Epilog

35.2K 1.6K 145
                                    

Aku tak pernah mengira, kembali ke tempat ini lagi, setelah babak belur melarikan diri sebelumnya.

Berusaha keluar dari tempat yang pernah membuatku begitu terluka, dan hampir gila, tapi sekarang, merangkak lagi masuk demi sebuah ridho.

Tak begitu banyak kenangan manis di setiap sudut dari tempat ini, tapi ada bagian-bagian yang selalu mengingatkanku akan rasa sakit.

Pintu di depanku ini, pernah menjadi kawan saat aku menatap seluruh keluargaku pergi bahkan tanpa lambaian tangan sampai ketemu nanti.
Merengek ingin menuntut kenapa hanya aku yang selalu ditinggal sendirian, hanya sempat mampir di ingatanku. Tanpa kuberi kesempatan tuntutan itu untuk keluar dari bibirku.

Aku selalu berpikir, sudah sewajarnya bahwa aku yang selalu ditinggal. Mungkin karena aku selalu merepotkan, atau mungkin karena masih terlalu kecil. Padahal, sepanjang ingatanku, aku bukan anak kecil yang suka membuat masalah.

Kutoleh jendela lantai dua, yang dulu pernah menjadi kamarku. Sempat sekali aku mampir ke sana lagi setelah aku menikah dengan mas Ray. Itu ... satu-satunya kenangan ma1nis yang terselubung pedih. Hari itu, untuk pertama 1 Mas Ray menciumku, setelah aku menolak lamaran orang yang pernah membuatku jatuh cinta.

Hanya hari itu. Selebihnya, kamar itu menjadi satu-satunya tempat pelarianku saat aku ingin sendirian di neraka ini.

Dari beranda, aku bisa melihat jalan menuju halaman belakang. Ya, di situ, di halaman itu, mama pernah murka karena mengetahuiku diam-diam menulis cerita khayalan. Membakar semua tulisan yang kukumpulkan selama bertahun-tahun.
Saat itu aku hancur, tapi tak tahu apalagi yang harus kulakukan.

Aku merasakan gamitan pelan di tanganku. Hangat. Tangan Mas Ray menggenggam ku lembut.

"Aku harus bilang apa?"

Mas Ray tidak langsung pertanyaan itu. Kurasa dia sendiri juga tak tahu harus menjawab apa.

Ini adalah masalahku dengan orangtuaku. Orang-orang yang kuanggap orangtuaku, setidaknya.

Berbicara dari hati ke hati, dengan mama atau papa. Aku tak yakin apa bisa kulakukan. Sedangkan selama ini aku tak pernah berbicara dengan selayaknya dengan mereka.

Sekedar formalitas. Sekedar tanya dan juga menjawab.
Tak pernah ada obrolan berarti.

Lalu, apa yang akan aku bicarakan saat ini?

Ragu, tanganku terulur hendak mengetuk ketika pintu tiba-tiba terbuka.

Aku terkesiap. Belum cukup siap hatiku bertaruh, sudah ada mama berdiri di depanku.
Kami bertatapan tanpa sedikitpun suara mampu terlepas dari bibir masing-masing.

"Assalamualaikum, Ma." Suara mas Ray memecah kesunyian kami. Dia yang memulai meraih tangan mama menyalaminya untuk kemudian kuikuti.

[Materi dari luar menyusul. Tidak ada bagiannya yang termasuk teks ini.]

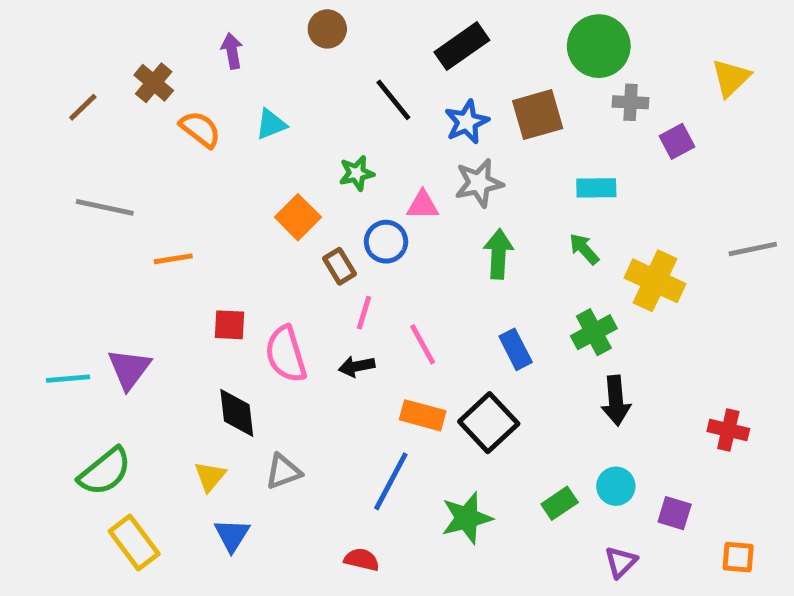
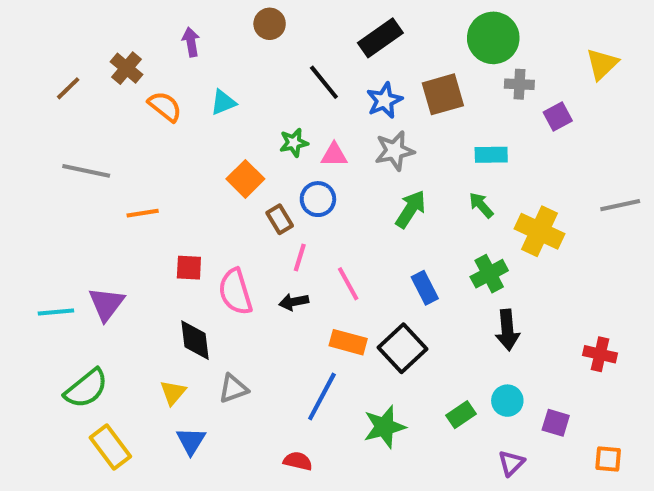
pink triangle: (423, 205) -> (334, 155), moved
green arrow: (498, 254) -> (411, 209), turned 30

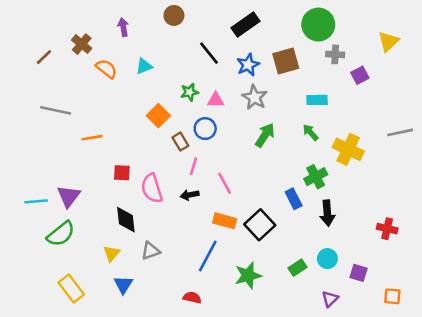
gray star: (395, 151) -> (255, 97), turned -30
blue rectangle: (425, 288) -> (294, 199), moved
green semicircle: (86, 389) -> (61, 234), moved

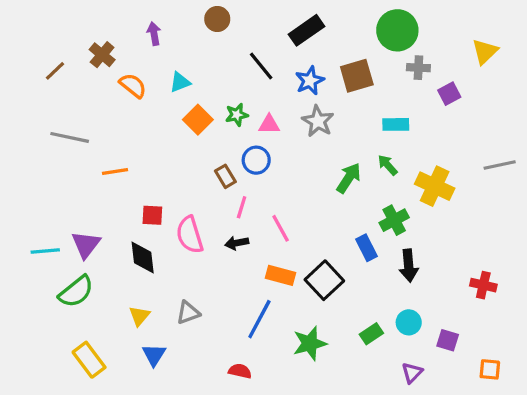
orange square: (158, 116) -> (198, 120), moved
green arrow: (265, 135) -> (349, 178), moved
black diamond: (126, 220) -> (143, 257), moved

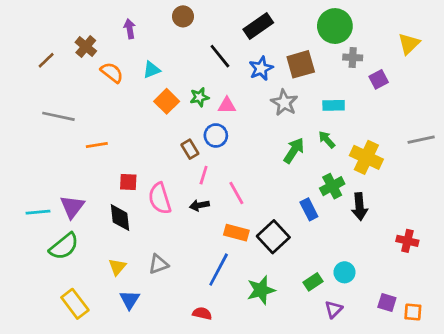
gray star: (318, 121) -> (284, 103), moved
black arrow: (409, 266) -> (360, 207), moved
purple square: (448, 340) -> (387, 302), moved
purple triangle: (412, 373) -> (334, 309), moved

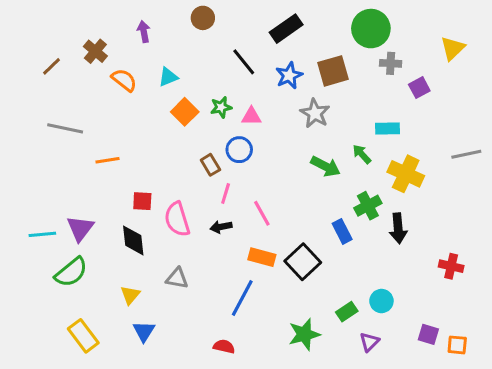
cyan rectangle: (334, 105) -> (388, 128), moved
green arrow: (294, 151) -> (325, 166), turned 84
gray triangle: (158, 264) -> (177, 278), moved, turned 30
green star: (261, 290) -> (304, 334), moved

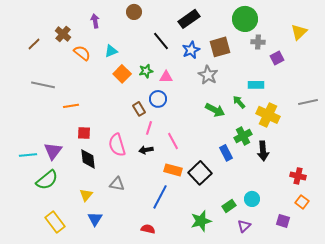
red square: (142, 201) -> (84, 133), moved
orange square: (457, 345) -> (302, 202), moved, turned 32

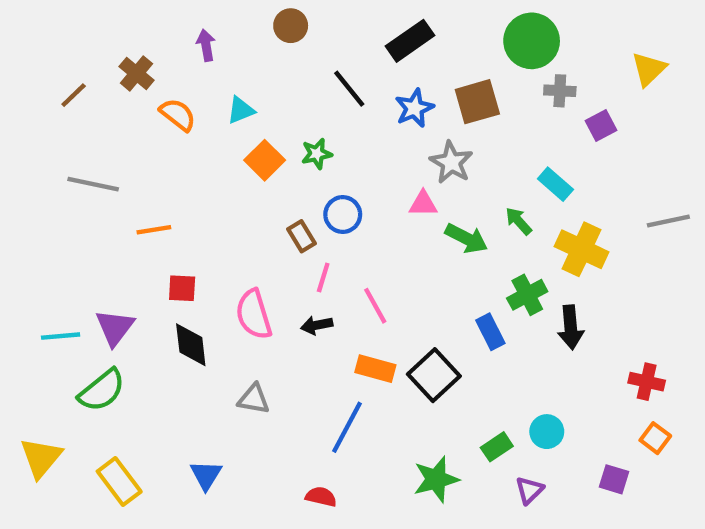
pink triangle: (166, 77) -> (423, 204), moved
cyan rectangle: (256, 85) -> (555, 184), turned 42
yellow triangle: (86, 195) -> (41, 458), moved, size x1.5

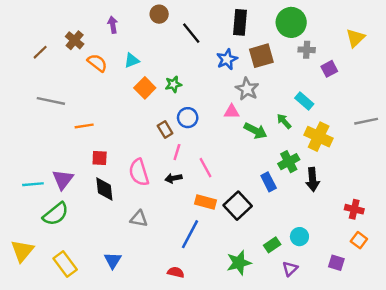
black rectangle: (410, 41) -> (240, 22), moved, turned -50
black line: (349, 89) -> (191, 33), moved

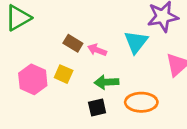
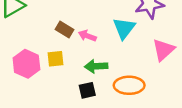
yellow square: (64, 74) -> (56, 59), turned -30

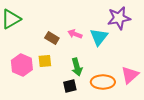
pink arrow: (87, 36) -> (75, 34), moved
pink triangle: (163, 50) -> (130, 75), moved
green arrow: (96, 66) -> (77, 67), turned -102

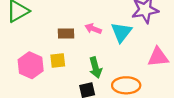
brown rectangle: (52, 38) -> (66, 33), turned -32
pink triangle: (130, 75) -> (158, 57), moved, turned 36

Segan, kaku, takut. Pikiranku seperti terhenti tak bisa berjalan. Hanya membeo mas Ray, agar tidak terlalu kentara bahwa aku kini bak patung yang berbentuk namun tak punya pikiran sendiri.

"Dimana anak-anak?" Pertanyaan yang tak pernah kuduga keluar dari mama.

"Lagi sama Eyang Uti. Diajak jalan-jalan. Mumpung lagi di Malang, " jelas mas Ray. "Lain kali kami ke sini lagi bawa anak-anak kok, Ma."

Anak-anak sengaja tidak kuajak, Eyang dan mertuaku yang meminta agar aku dan mas Ray berangkat ke sini hanya berdua. Mereka tahu, aku harus mengurai satu lagi ikatan yang terlanjur kusut tanpa harus terganggu.

Mama mengangguk. Tanpa kata, beliau memberi jalan untuk kami masuk dan menunjuk sofa ruang tamu untuk mempersilahkan kami duduk. Sedangkan mama duduk di sofa panjang yang terletak di sebelah kiri kami. Di sofa panjang itu, mama duduk di tengah, bahkan tidak mendekat ke arah tempat kami.